You don't really need an industrial mixer like this one to mix up a batch of concrete. Or mortar. Or tile grout. When it comes to mixing any cement-like material, the process is essentially the same. If you'd like the thrill of renting a big mixer, I don't blame you. They're bad ass. But there are other ways to do it.
A couple things to remember before getting started:
Wear gloves. Cement will dry out your hands like nothing else.
Wear eye goggles. Cement will dry out your eyes like nothing else.
1. The old hoe and wheelbarrow method: Mixing up a batch of concrete with a hoe and wheelbarrow is pretty simple. You need a hoe and a wheelbarrow, and that's it. Dump a bag of cement in the wheelbarrow, add the amount of water recommended on the bag, and get to mixing.

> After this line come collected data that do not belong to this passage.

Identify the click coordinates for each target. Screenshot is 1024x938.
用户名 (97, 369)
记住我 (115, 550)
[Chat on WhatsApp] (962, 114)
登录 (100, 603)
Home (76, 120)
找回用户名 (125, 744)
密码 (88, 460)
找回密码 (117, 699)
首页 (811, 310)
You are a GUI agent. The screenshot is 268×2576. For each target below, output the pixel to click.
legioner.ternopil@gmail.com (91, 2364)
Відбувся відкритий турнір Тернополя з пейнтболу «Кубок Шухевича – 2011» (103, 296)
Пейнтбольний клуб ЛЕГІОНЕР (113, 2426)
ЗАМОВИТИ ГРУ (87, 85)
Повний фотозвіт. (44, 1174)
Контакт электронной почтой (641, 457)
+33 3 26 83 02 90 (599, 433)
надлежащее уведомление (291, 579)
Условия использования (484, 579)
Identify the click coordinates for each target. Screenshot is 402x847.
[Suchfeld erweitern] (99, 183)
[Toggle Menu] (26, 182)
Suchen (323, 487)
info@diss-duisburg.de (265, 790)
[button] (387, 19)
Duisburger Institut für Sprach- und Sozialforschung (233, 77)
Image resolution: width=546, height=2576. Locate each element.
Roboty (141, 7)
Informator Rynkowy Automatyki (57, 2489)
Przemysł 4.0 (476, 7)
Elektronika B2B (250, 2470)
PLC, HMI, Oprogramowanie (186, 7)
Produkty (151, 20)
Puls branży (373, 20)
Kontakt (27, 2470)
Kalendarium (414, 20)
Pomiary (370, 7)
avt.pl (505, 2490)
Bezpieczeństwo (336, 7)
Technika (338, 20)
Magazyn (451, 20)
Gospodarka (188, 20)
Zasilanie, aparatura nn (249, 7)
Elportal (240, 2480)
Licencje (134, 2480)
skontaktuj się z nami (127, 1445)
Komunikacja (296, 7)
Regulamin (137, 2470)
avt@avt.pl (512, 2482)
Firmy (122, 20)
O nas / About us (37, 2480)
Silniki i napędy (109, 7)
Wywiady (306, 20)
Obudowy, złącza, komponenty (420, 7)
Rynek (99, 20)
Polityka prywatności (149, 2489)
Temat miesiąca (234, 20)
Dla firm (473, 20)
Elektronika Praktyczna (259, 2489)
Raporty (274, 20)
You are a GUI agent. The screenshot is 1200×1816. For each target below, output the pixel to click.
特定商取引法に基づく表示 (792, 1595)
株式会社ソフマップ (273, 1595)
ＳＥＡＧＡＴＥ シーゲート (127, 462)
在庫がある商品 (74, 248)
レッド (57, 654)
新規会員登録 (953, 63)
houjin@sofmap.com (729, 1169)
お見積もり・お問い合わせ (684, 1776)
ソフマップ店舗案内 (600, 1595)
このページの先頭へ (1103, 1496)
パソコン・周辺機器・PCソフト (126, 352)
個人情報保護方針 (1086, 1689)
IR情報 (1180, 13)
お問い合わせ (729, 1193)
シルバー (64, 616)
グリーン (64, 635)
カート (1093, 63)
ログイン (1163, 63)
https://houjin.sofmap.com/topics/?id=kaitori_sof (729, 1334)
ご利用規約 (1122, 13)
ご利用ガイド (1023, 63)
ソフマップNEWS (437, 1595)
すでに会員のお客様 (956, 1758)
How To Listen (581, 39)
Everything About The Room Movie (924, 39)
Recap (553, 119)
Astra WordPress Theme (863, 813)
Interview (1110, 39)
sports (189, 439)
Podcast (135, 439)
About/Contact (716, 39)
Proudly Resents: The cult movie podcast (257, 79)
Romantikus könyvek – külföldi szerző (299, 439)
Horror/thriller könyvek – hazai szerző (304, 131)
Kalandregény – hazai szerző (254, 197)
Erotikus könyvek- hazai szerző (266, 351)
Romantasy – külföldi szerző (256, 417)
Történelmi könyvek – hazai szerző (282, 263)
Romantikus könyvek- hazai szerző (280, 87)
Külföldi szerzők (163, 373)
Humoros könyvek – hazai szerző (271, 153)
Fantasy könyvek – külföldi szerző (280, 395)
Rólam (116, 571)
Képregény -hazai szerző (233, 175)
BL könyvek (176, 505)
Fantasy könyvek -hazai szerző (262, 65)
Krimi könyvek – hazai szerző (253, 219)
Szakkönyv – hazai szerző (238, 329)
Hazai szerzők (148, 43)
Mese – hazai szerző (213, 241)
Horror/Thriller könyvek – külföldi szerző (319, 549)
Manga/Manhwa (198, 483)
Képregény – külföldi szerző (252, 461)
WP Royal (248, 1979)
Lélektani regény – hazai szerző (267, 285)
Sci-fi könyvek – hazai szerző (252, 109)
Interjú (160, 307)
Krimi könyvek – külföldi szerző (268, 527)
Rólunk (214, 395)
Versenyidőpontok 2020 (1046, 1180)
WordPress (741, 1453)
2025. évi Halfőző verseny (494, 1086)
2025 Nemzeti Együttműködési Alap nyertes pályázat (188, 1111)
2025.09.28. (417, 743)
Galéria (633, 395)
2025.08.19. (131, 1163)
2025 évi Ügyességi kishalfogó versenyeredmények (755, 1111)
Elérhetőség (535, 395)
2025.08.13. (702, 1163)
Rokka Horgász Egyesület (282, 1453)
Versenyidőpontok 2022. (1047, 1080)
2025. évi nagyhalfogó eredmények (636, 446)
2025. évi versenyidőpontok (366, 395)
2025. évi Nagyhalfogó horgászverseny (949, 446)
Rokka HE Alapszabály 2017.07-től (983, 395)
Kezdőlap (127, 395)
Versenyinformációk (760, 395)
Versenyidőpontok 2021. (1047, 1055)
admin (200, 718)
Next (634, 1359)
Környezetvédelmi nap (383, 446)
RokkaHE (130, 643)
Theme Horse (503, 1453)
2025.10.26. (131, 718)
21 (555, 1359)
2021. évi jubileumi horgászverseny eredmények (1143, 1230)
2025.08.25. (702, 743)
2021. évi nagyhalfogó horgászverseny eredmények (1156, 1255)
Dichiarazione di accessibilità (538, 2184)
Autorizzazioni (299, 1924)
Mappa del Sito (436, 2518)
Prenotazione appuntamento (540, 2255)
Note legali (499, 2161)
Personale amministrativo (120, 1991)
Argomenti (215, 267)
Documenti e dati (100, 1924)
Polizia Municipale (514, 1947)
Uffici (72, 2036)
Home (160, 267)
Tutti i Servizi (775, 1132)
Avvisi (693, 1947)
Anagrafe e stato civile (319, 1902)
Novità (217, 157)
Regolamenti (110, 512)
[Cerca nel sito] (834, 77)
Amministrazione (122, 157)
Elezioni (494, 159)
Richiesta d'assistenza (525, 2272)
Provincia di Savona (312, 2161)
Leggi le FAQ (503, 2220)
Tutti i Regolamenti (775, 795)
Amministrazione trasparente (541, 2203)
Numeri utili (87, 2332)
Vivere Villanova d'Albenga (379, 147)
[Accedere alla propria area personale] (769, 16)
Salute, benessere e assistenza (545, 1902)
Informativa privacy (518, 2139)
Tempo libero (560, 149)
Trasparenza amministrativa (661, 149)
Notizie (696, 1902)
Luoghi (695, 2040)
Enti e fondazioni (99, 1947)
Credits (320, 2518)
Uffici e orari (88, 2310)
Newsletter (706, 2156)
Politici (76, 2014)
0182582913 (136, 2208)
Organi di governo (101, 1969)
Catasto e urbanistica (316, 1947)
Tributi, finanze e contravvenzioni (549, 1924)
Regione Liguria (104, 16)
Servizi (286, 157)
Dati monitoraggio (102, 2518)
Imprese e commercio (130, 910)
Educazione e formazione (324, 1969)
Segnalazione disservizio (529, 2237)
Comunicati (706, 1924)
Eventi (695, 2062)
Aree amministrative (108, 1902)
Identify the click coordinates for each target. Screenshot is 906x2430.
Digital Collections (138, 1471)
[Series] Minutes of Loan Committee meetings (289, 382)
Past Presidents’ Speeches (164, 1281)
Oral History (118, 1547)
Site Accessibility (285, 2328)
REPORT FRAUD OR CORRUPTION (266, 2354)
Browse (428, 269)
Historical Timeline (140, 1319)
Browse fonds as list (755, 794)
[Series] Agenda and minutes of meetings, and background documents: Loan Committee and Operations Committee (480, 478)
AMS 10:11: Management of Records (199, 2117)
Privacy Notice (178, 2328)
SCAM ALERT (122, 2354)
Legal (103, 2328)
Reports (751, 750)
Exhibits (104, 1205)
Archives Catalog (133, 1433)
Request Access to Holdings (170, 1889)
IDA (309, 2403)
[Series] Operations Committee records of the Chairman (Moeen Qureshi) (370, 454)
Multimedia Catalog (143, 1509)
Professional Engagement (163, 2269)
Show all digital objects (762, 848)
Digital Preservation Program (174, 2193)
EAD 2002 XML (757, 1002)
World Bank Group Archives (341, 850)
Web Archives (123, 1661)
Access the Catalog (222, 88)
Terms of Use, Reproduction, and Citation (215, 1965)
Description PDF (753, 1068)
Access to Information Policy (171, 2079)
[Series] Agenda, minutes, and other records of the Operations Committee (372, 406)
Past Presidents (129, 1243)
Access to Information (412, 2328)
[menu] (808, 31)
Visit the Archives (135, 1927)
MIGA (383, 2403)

2. The drill, paddle, and bucket method: You need to rent a heavy-duty drill for this one, and you'll also need a paddle and bucket. I've mixed concrete a few different ways, and this has been by far the fastest. Fill a bucket a little less than halfway with cement from the bag. Add a little water and start the drill in the bottom. Don't add too much water right away or it'll splash everywhere. You'll know the concrete is ready when it starts to swirl pretty evenly, like this:
It's easier to do than using the hoe and wheelbarrow, and actually faster than most mixers you can rent.
But like I said, don't resist the urge if you want to hitch that big mixer to the back of your truck and take it home for a day of big-time cement/concrete mixing. If you've got a whole driveway to pour, you'll need it. There's nothing like the thrill of using real heavy machinery to do a job, whatever it is. And there's nothing like cleaning that heavy machinery before bringing it back to the rental house. They'll charge you otherwise.